I didn't know what section this belonged under, so put it here. If this is better elsewhere please move it.
I recently found out about a magazine called Makezine, (link)
http://www.makezine.com/ , or "Make:" in paper form. I found an interesting article in volume #15 about how to use inexpensive FM Walkie-Talkies as a camera trigger. I couldn't find the whole article in one file online, but here's links to the necessary pages from some kind of magazine preview thing. If you just close the "purchase options" popup that happens you still get to see the full article with schematics and stuff.
(page 1)
http://www.make-digital.com/make/vol15/?pg=153(pages 2 & 3)

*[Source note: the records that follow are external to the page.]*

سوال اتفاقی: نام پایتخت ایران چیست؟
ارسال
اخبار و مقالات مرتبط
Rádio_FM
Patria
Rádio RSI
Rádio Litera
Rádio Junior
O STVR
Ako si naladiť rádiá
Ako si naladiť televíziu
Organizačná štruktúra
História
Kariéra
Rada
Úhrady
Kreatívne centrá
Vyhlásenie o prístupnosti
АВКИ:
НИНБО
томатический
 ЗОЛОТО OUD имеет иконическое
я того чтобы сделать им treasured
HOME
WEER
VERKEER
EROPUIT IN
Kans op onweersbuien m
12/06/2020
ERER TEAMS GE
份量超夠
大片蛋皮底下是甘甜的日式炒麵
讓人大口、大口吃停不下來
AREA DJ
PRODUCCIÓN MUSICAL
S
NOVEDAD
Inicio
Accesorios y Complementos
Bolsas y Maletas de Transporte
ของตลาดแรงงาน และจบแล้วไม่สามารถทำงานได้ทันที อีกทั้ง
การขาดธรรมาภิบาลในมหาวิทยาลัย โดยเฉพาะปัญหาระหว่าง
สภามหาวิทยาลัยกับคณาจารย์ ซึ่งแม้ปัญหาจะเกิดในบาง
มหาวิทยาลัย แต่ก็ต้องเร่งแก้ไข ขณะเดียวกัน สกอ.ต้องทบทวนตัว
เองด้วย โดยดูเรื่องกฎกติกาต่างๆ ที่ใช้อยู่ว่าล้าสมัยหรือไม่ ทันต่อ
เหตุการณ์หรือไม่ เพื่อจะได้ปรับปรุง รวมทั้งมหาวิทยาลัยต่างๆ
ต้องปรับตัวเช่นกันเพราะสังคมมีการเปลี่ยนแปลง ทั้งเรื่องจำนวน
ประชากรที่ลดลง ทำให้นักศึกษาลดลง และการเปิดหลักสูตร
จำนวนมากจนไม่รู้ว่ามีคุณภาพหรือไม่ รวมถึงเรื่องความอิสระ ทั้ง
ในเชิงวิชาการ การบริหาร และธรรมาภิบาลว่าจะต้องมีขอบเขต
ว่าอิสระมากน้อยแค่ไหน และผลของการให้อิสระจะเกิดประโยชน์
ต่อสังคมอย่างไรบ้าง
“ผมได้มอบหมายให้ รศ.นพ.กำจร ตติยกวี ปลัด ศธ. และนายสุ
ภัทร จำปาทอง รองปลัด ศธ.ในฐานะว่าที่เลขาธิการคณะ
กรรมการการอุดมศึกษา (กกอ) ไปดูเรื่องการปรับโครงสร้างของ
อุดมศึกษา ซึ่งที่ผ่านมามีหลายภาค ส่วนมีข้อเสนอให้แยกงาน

http://www.make-digital.com/make/vol15/?pg=154(pages 4 & 5)
http://www.make-digital.com/make/vol15/?pg=156This would be great for kite and balloon aerial photography too, KAP, instead of just running an intervalometer you could choose when to trip the shutter.
I happened to buy a couple of these FM Walkie-Talkies with only two channels, A and B, for about $5 from a surplus place a few years ago. You can get them really cheap if you hunt around. On mine they have the call-button and all. The receiving unit emits a warbling note when it's pressed on the transmitter. Is there an easy way to modify this idea for CHDK cameras? Something much easier than what's in that article? Since they have the squelch adjustment on them, could that be turned up to keep the speaker output totally dead, and then the voltage from the call-signal to the speaker could trip a relay in place of the speaker, or something like that?
On further thought, these Walkie-Talkies also have a headphone jack. Could this be accomplished without even opening up their cases? Just plug in some kind of simple circuit that detects the sound output on the headphone jack and closes a switch circuit. That'd be sweet.